Do you have any performance monitoring system such as Cacti, Munin, Zabbix, Observium or any of the other options in this space? If not, get one of them now. Configure them to graph all the normal things such as memory usage, load average, CPU usage, free disk space, IOPS, network usage, etc but it also might be worth adding custom metrics such as requests per minute or TCP states. Also add whatever templates match the services you are using, such as Apache, MySQL, memcached, etc.
By analysing the graphs that these tools produce you should be able to find the resource that is hitting 100% during these downtimes. From there, you can trace the cause-and-effect chain back through to the initial trigger that caused the problem.
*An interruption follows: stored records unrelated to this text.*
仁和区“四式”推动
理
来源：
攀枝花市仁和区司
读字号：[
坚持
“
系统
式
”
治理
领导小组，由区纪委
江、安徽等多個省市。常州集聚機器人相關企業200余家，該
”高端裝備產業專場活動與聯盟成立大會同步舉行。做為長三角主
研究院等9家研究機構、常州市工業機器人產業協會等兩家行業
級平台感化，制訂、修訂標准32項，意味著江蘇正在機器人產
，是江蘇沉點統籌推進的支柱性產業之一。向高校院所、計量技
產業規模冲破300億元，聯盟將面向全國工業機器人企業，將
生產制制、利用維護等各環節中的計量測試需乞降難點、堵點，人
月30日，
It's possible that the resource that is being exhausted is not being measured by you and may not even be in your control.
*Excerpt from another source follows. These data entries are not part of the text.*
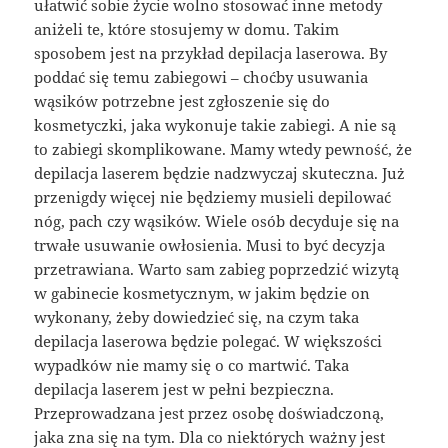
ułatwić sobie życie wolno stosować inne metody
aniżeli te, które stosujemy w domu. Takim
sposobem jest na przykład depilacja laserowa. By
poddać się temu zabiegowi – choćby usuwania
wąsików potrzebne jest zgłoszenie się do
kosmetyczki, jaka wykonuje takie zabiegi. A nie są
to zabiegi skomplikowane. Mamy wtedy pewność, że
depilacja laserem będzie nadzwyczaj skuteczna. Już
przenigdy więcej nie będziemy musieli depilować
nóg, pach czy wąsików. Wiele osób decyduje się na
trwałe usuwanie owłosienia. Musi to być decyzja
przetrawiana. Warto sam zabieg poprzedzić wizytą
w gabinecie kosmetycznym, w jakim będzie on
wykonany, żeby dowiedzieć się, na czym taka
depilacja laserowa będzie polegać. W większości
wypadków nie mamy się o co martwić. Taka
depilacja laserem jest w pełni bezpieczna.
Przeprowadzana jest przez osobę doświadczoną,
jaka zna się na tym. Dla co niektórych ważny jest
As a guess, if your connections are in the SYN_SENT
state, you are probably using someone else's API over HTTP and either they are down or they temporarily blocked you. If they are in the SYN_RECV
state, there might be a firewall problem that is blocking the SYN-ACK
responses from being received by the client or the response from the client being received by you. It could also be the SYN-flood you suggested.
During a real SYN-flood, you will see the bandwidth and the number of packets per second jump significantly. Use tcpdump -w packet-capture-file.cap
or -j LOG
in iptables to log these packets and see if you can spot a pattern. Maybe the source address is always the same, maybe it's always in a small range, maybe a strange TCP flag (such as URG or PSH) is set. Failing that, see if the IP addresses involved make multiple connection attempts. If they do, you can add them to a DROP
rules in your firewall so that your OS won't have to deal with them. Depending on how many different IP addresses there are, you may need to split your rules into several tables to reduce the size of the list iptables has to scan through.
The DDoS may be big enough that it's actually exhausting your hosting provider's bandwidth. If that is the case, they or you will probably need to go to a dedicated DDoS mitigation company. These guys use either DNS or BGP to route your traffic to them, filter out the DDoS traffic and send the rest on to you. They're generally not cheap and you will have to weigh the cost of downtime against the cost of the mitigation service. There are also services like CloudFlare that can prevent DDoS attacks up to certain limits and have more affordable pricing plans.